Все спали! Митя, привалившийся спиной к сосне, на коленях держа биту. Гор, головой на пне. Никита, в обнимку с топором, огневик в паре шагов от избы, Матильда, раскинувшись в позе морской звезды на ступенях, Манара, носом в землю, прикрыв голову капюшоном. А вокруг них кишит полчище комаров, раздражая писком всю округу.

— П-пе-е-е-тя? — прошептала тихонечко Степка, пытаясь взглядом найти недостающего чаура. Ощущение, что произошло что-то жуткое, пока она была без чувств, щипнуло под ребрами. И в придачу самой так спать захотелось… — Петя?! — к величайшему облегчению Петр обнаружился лежащим плашмя в двух шагах от нее, словно полз к ней и недополз. От страха слиплось во рту.

— М-мамочки, вы чего спите, ау? — она хотела крикнуть, но от страха получился жалкий шепот. Она откашлялась и попыталась еще раз, — эй! Эй! Петя! Гор! Никита!

Ничего, никто даже не пошевелился.

— Петя! — закричала громче, в надежде, что лежащий ближе всех Петр услышит ее, — Петенька! Проснись! Ну пожалуйста, кто-нибудь?! — ноль реакций.

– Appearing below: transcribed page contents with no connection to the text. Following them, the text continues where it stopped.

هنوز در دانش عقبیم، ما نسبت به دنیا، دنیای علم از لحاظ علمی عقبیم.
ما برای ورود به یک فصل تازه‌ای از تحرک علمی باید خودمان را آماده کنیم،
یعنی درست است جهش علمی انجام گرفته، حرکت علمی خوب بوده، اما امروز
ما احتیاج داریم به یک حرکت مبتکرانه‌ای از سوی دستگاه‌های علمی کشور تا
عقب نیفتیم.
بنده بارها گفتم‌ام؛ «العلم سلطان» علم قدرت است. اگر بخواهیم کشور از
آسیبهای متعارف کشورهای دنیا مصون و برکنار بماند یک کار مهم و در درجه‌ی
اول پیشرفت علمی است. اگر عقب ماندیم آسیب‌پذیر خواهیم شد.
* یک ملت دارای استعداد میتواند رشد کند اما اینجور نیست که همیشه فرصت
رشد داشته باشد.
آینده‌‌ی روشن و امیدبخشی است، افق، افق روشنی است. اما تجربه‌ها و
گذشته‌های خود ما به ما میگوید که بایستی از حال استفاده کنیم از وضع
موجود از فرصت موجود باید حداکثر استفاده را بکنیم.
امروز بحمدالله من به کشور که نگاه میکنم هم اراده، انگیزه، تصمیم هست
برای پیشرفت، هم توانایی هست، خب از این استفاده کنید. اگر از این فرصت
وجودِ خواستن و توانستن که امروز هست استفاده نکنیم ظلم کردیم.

Но к несчастью, ее услышала комариная туча, до этого кружась вокруг ямы, с явным намерением залететь в проход. Они, как некая разумная субстанция, дружно развернулись в ее сторону и на миг замерли, — чего вылупились? — ругнулась Слагалица, борясь с отчаянием и зевотой, — пошли нафиг отсюда!

Но добилась лишь того, что комариная орда направилась к ней, угрожающе загудев.

— Ой, — подпрыгнула на месте Степка, — Петя! Петя! — вновь заголосила, — проснись! Ну, давай же! Это… как это… Рота подъем! — заорала на полную силу легких, — рота подъем! — Петя попытался поднять голову, но снова рухнул.

— Черт! Черт, что делать… Ох ты ж, жеванный торт… феи? — при ближнем рассмотрении, комары оказались… мелким человечками с быстро-быстро порхающими крылышками, серыми тонкими тельцами и большими хоботками.

«Феи» подлетели прямо к лицу и стали пищать еще громче, зависнув в воздухе. Степке бы отмахнуться да, руки связаны. Оставалось лишь трясти головой и визжать:

— Пошли вон от меня! Петя?! Гор?! Митя?! Да чтоб вас! Тьфу! Тьфу! — назойливые существа норовили залететь в рот, мешая ей докричаться хоть до кого-то.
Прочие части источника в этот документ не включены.